The committee will be asked to endorse PJM’s proposal to change the design and dispatch of DR. PJM called for the changes after heat waves in July and September, which they said illustrated the need to make quicker and more targeted use of the resources. The changes under consideration would reduce DR’s minimum lead and run times as well as expanding use of subzonal dispatch and eliminating the need to declare an emergency before dispatch.

The PJM proposal (Package A) won 81% support in a vote by the Capacity Senior Task Force Nov. 5-12. Five other proposals won only 7% to 35%. All but 5% of voters said they favored a change to the status quo.

During a First Read at last week’s MRC, Bruce Campbell, of demand response aggregator EnergyConnect, said the changes proposed by PJM in this and MRC agenda item #4 amount to a “bait and switch” that will reduce customer participation in load reduction programs while increasing administrative costs.

David “Scarp” Scarpignato, of Direct Energy, said his company might back PJM’s proposal if the RTO agreed to a longer transition period on the provision allowing 30-minute dispatch.

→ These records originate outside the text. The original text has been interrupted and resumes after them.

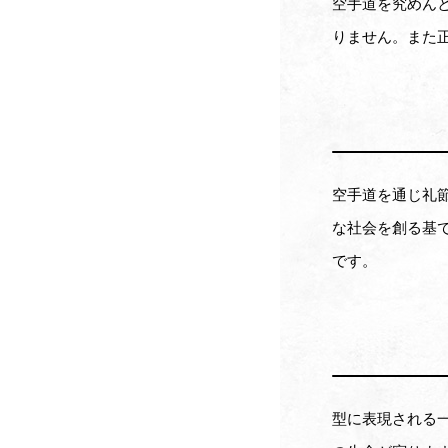
空手道を究めん
りません。また
空手道を通じ礼
な社会を創る基
です。
型に表現される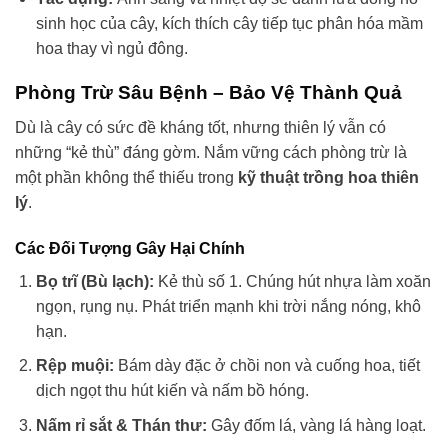
sinh học của cây, kích thích cây tiếp tục phân hóa mầm
hoa thay vì ngủ đông.
Phòng Trừ Sâu Bệnh – Bảo Vệ Thành Quả
Dù là cây có sức đề kháng tốt, nhưng thiên lý vẫn có
những “kẻ thù” đáng gờm. Nắm vững cách phòng trừ là
một phần không thể thiếu trong
kỹ thuật trồng hoa thiên
lý
.
Các Đối Tượng Gây Hại Chính
Bọ trĩ (Bù lạch):
Kẻ thù số 1. Chúng hút nhựa làm xoăn
ngọn, rụng nụ. Phát triển mạnh khi trời nắng nóng, khô
hạn.
Rệp muội:
Bám dày đặc ở chồi non và cuống hoa, tiết
dịch ngọt thu hút kiến và nấm bồ hóng.
Nấm rỉ sắt & Thán thư:
Gây đốm lá, vàng lá hàng loạt.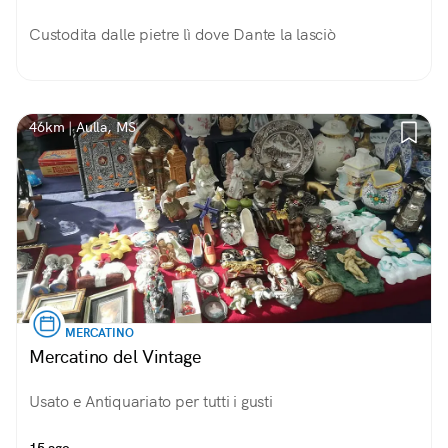
Custodita dalle pietre lì dove Dante la lasciò
46km | Aulla, MS
MERCATINO
Mercatino del Vintage
Usato e Antiquariato per tutti i gusti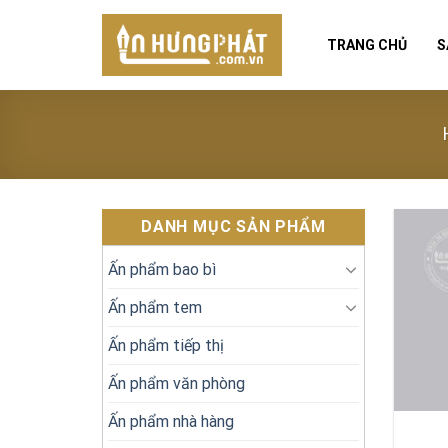
Skip
to
TRANG CHỦ
S
content
DANH MỤC SẢN PHẨM
Ấn phẩm bao bì
Ấn phẩm tem
Ấn phẩm tiếp thị
Ấn phẩm văn phòng
Ấn phẩm nhà hàng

Without such a change, Scarp said, support for the PJM proposal could prove thinner than was apparent in the task force vote. “I think we saw when issues proceed to a sector-weighted vote things don’t pass quite so easily,” he said, referring to the MRC’s rejection of PJM’s proposal on the treatment of limited DR in capacity auctions (see MC agenda item 4 below).

PJM Executive Director for System Operations Mike Bryson said he would be reluctant to accept a slower transition. PJM’s original plan called for a quicker transition than its current proposal, Bryson said.

The PJM proposal would make the following changes to the status quo:

  • Trigger used to initiate Emergency DR load reduction: PJM would be able to dispatch “Pre-Emergency DR” prior to emergency conditions but continue to dispatch “Emergency DR” under emergency conditions.
  • Notification lead time: DR could be dispatched as quickly as 30 minutes, down from the currently 1-hour or 2-hour lead time. Resources that are physically incapable of 30-minute dispatch would be remain at a 60- or 120-minute lead time. The change will be phased in, with Curtailment Service Providers choosing their lead times for delivery year 2014/15.
  • Maximum number of events: Unchanged (10/year or unlimited, based on product type).
  • Minimum event duration: Reduced from 2 hours to 1 hour.
  • Performance Metrics (Measurement & Verification): PJM currently measures compliance for full wall-clock hours. Going forward, PJM would measure compliance for all hours when DR is dispatched for more than ½ of the hour.
  • Maximum event duration: Unchanged (6 hours or 10 hours, depending on product type).
  • Locational Designation: Current rules allowing PJM to dispatch on a subzonal (zip code) basis if created prior to the operating day will remain unchanged for 2014/15. Beginning in 2015/16, PJM will be able to create and dispatch subzones on the operating day.
  • Strike Price: Currently $1,000 + 2x reserve penalty factors (effectively $1,800/MWh) for all DR, will differ based on lead time flexibility starting in DY 2014/15.
    • 30 min = $1,000 + penalty factor – $1.00
    • 60 min = $1,000 + (penalty factor/2)
    • 120 min = $1,100
    • Energy market participation remains voluntary, but the maximum economic offer price would be reduced from the current maximum ($1,000 + 2x reserve penalty factor) to $1,000 + penalty factor – $1.00.

More information:

4. REPLACEMENT CAPACITY / PROSPECTIVE CAPACITY RESOURCE INCENTIVES (10:20-10:50)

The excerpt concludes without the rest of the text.